If you don’t believe that animals are sentient, or just don’t believe in veganism, than that’s a different discussion. I would rather if people just said “I don’t believe in that” rather than making bullshit excuses. If you are gonna eat factory farmed animal flesh, cheese, eggs, etc, don’t try to find excuses or rationalize it. Either own up to the fact you are putting money into systems that are based on animal exploitation, or change your behavior if you are not ok with being part of that.
Footnotes: ¹) I also am quite aware that there is far more to the relationship that many Indigenous cultures have to the animals they hunt as food and that many settlers never acknowledge the importance of giving thanks, or to the other spiritual elements. Often we hear from settlers how Indigenous people ‘use all the parts,’ which is often true, but from my limited understanding this was only one part of the acts of respect given in return for the animals life. Whether secular settlers, atheists, or others choose to acknowledged or dismiss the spiritual exchange and relationship that many Indigenous say is the most important part of that interaction, doesn’t change the fact that it is important.
²) Settler means people who are not Indigenous (originating from that piece of land or that place). The term Settler is used because there is many types of colonialism, and in the context of Turtle Island (which most settlers now call north America), the type of colonialism that primarily occurred was ‘settler colonialism’ meaning Europeans moved here to settle here. Nothing is completely dichotomous, there are people who don’t fit nicely into the Indigenous/Settler binary, such as Metis, or displaced people of Indigenous heritage, and of course decedents of the slave trade. None the less, many of us are settlers, and having a language to explain this can be useful, even if/when it is also problematic.

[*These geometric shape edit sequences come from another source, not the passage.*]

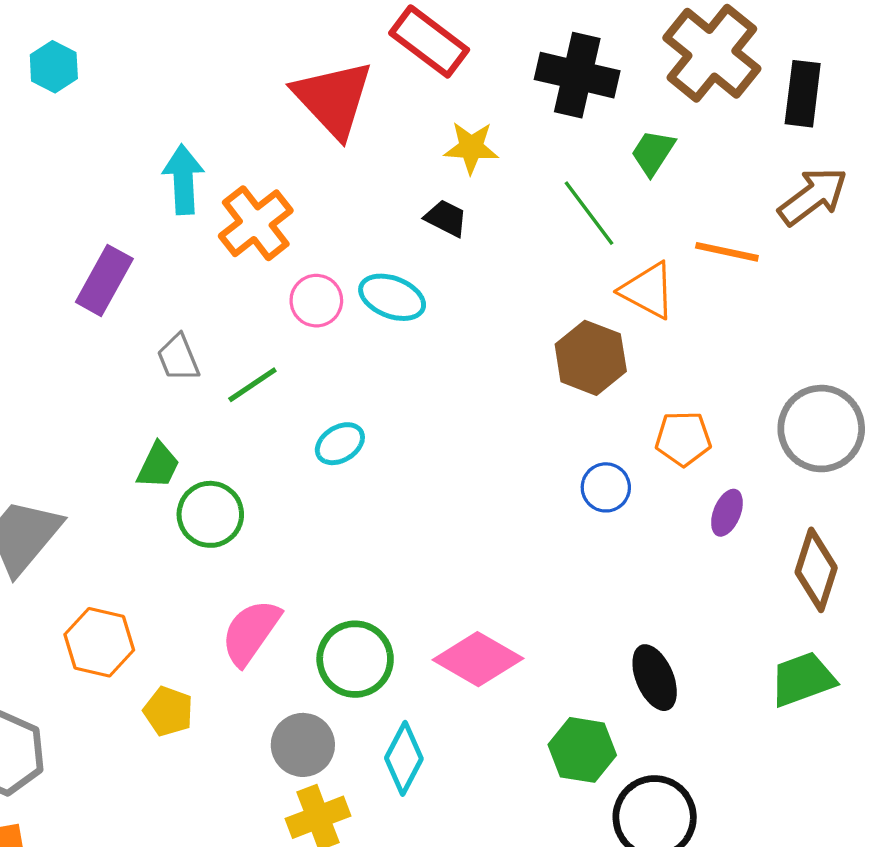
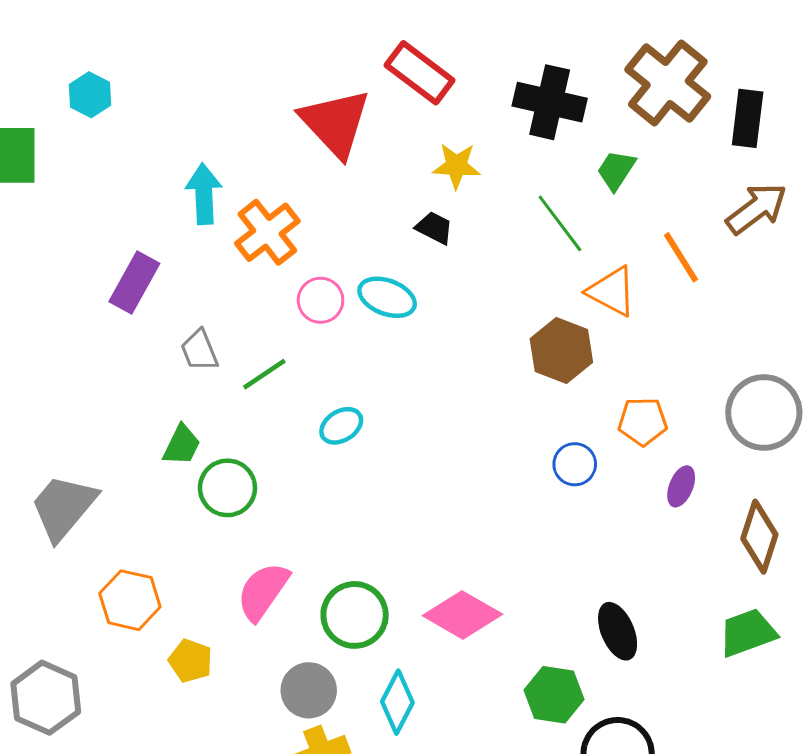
orange line: (727, 252) -> (681, 257), turned 46

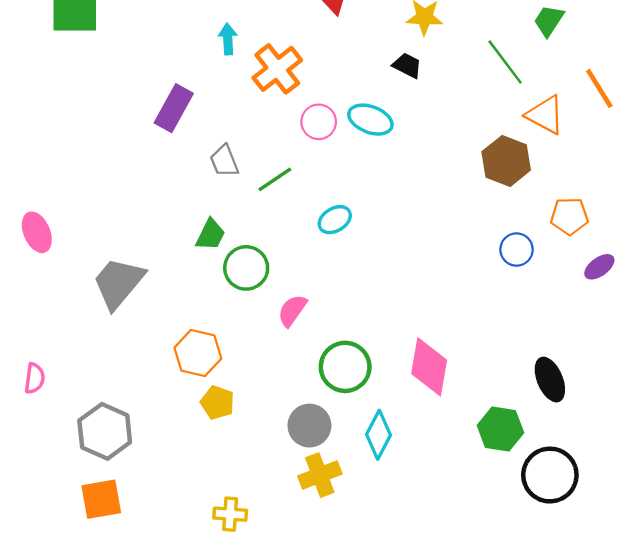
cyan arrow: (204, 194) -> (228, 39), size x0.7
purple ellipse: (681, 486) -> (599, 267), turned 32
pink semicircle: (263, 591) -> (292, 311), moved, size x0.7
orange hexagon: (130, 600) -> (198, 353), moved
pink diamond: (462, 615) -> (429, 367), turned 70

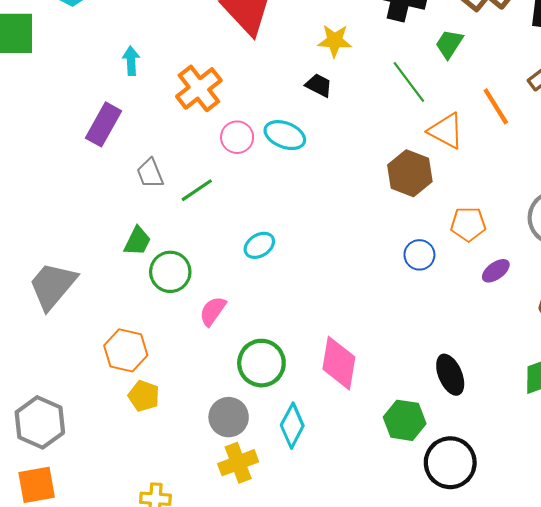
cyan arrow: (228, 39) -> (131, 61), moved
cyan ellipse: (335, 220) -> (259, 245), moved

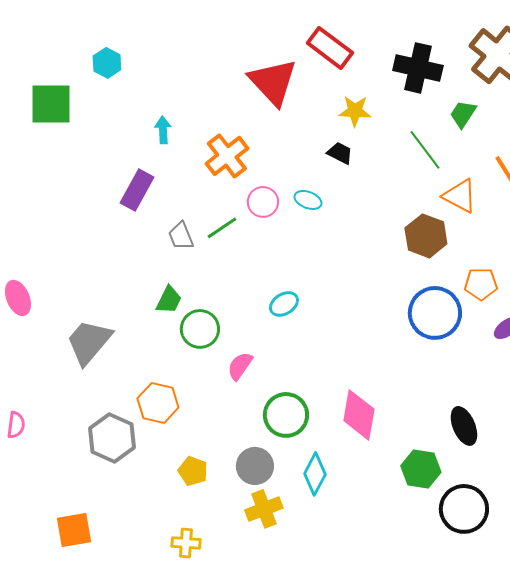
cyan ellipse: (285, 135) -> (308, 200), size x0.7
green line: (197, 190) -> (222, 228), moved
blue circle: (419, 255) -> (435, 313), size x1.8
yellow pentagon: (144, 396) -> (193, 471), moved
gray hexagon: (40, 422) -> (112, 438), moved

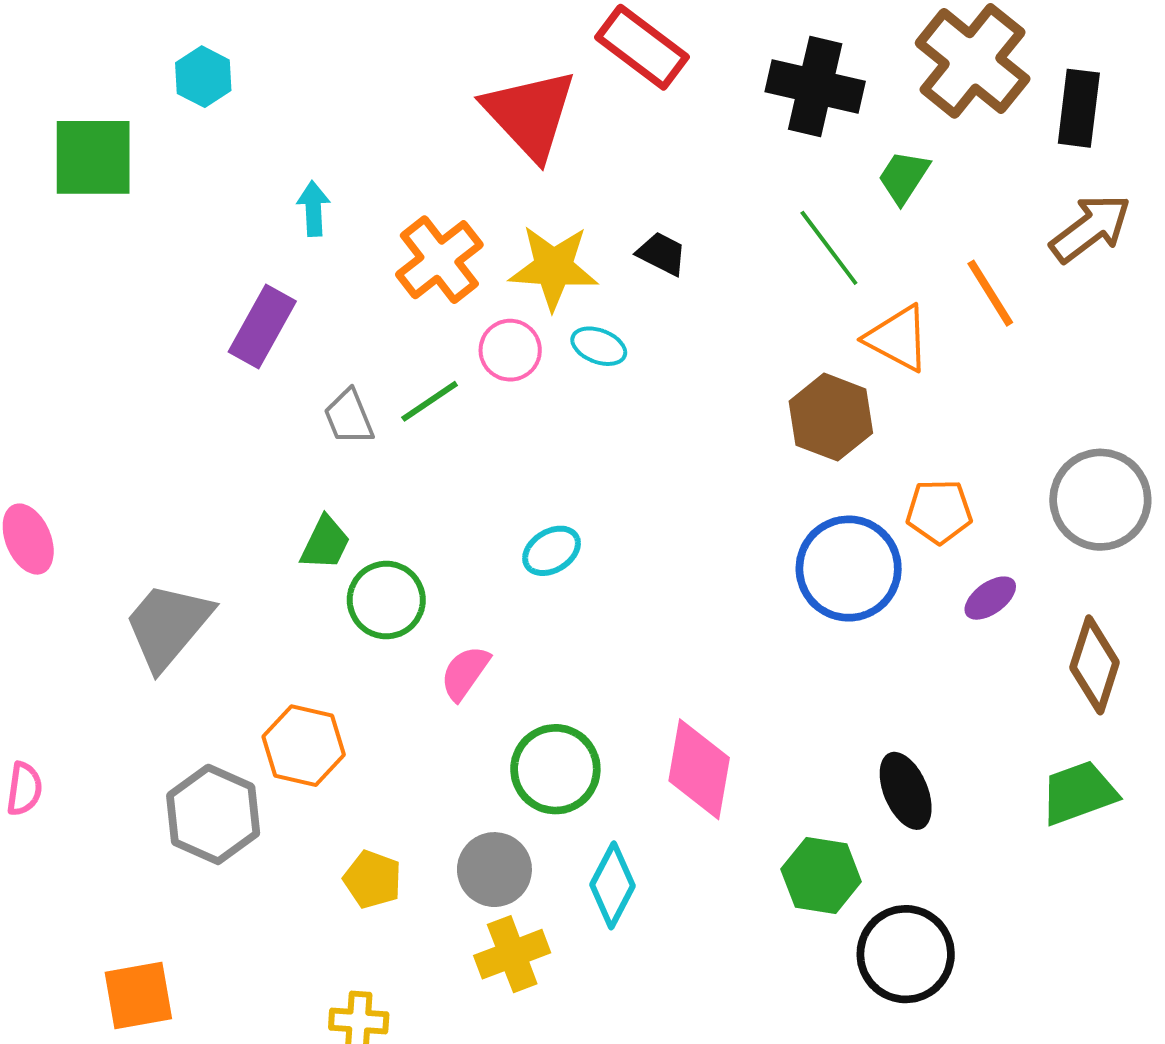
yellow star: (355, 111) -> (553, 268), moved, size x1.4

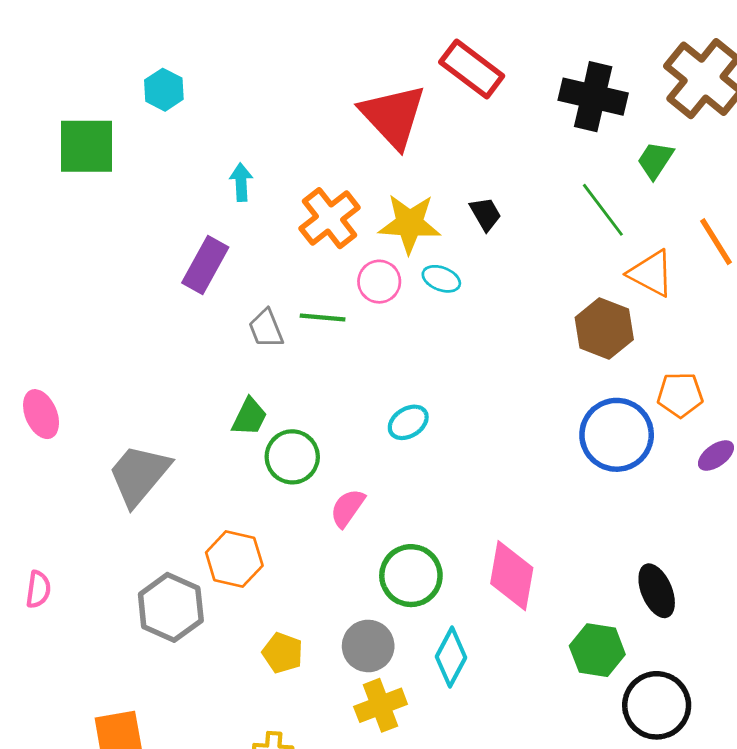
black trapezoid: (662, 254) -> (485, 214), turned 33
green line: (430, 401) -> (323, 317), turned 39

³) The dairy industry is far more exploitative than many people ever consider. Cattle are force impregnated often using a device referred to in industry lingo as a ‘rape rack.’ A Dairy cow will only produce milk for a period of time after calving (giving birth), so they keep the cows perpetually pregnant. Dairy cattle and beef cattle are different breeds, specifically bread for specific traits (such as producing more milk, or alliteratively the fat to muscle ratio in beef animals). Thus while the female dairy animals can look forward a life as pregnant milk machines, the males have little value because you only want 1 or 2 Bulls (adult males) per dairy heard (some farms don’t even keep bulls, preferring to buy sperm for mechanical insemination). So male calves from dairy breeds are sold to be used as veal calves, where they ore often locked into crates, or tethered in tiny shoots, to discourage the development of muscle. After a few weeks of force feeding, they are sent to slaughter. All this is to ensure the flesh will be ‘tender.’